**TASK PROMPT**
Below are the records; give again exactly the line with "December 2015 (780, 1115)", the line with "TheWebMiner site (88, 2117)", and each line that lies between them, and nothing besides.

**EXCERPTED RECORDS**
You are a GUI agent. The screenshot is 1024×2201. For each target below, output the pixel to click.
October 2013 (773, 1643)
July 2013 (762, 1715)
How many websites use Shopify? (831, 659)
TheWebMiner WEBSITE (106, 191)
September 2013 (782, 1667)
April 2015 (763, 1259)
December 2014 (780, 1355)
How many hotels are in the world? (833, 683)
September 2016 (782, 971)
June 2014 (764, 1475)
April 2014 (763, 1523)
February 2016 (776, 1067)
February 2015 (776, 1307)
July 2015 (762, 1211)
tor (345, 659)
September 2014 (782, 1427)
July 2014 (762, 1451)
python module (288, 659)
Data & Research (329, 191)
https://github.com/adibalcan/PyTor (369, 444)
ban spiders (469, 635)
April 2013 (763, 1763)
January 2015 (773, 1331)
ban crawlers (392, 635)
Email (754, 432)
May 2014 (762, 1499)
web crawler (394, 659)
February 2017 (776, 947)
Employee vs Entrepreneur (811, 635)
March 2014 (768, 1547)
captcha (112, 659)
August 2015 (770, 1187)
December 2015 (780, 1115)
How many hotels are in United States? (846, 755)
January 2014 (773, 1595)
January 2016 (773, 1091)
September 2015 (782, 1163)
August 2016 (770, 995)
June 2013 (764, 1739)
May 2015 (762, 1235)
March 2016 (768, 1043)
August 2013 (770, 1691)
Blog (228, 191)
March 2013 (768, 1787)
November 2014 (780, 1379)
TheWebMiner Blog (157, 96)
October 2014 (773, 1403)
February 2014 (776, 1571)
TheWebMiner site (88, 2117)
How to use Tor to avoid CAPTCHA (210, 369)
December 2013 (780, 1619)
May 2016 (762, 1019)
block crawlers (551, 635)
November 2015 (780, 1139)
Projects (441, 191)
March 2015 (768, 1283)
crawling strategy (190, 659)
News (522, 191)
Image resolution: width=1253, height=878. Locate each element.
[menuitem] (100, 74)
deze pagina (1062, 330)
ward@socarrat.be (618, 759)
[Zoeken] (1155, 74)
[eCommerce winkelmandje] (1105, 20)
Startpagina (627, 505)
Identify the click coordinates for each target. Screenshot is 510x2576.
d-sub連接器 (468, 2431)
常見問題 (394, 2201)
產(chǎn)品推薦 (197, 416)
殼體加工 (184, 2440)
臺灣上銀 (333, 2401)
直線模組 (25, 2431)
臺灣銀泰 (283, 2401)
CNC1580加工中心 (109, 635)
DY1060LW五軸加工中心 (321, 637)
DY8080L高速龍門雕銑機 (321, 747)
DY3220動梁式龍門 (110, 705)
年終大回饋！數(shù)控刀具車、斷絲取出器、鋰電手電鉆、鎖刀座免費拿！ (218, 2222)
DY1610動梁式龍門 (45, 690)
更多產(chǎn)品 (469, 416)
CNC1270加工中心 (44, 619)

**RESULT OF THE EXERCISE**
December 2015 (780, 1115)
How many hotels are in United States? (846, 755)
January 2014 (773, 1595)
January 2016 (773, 1091)
September 2015 (782, 1163)
August 2016 (770, 995)
June 2013 (764, 1739)
May 2015 (762, 1235)
March 2016 (768, 1043)
August 2013 (770, 1691)
Blog (228, 191)
March 2013 (768, 1787)
November 2014 (780, 1379)
TheWebMiner Blog (157, 96)
October 2014 (773, 1403)
February 2014 (776, 1571)
TheWebMiner site (88, 2117)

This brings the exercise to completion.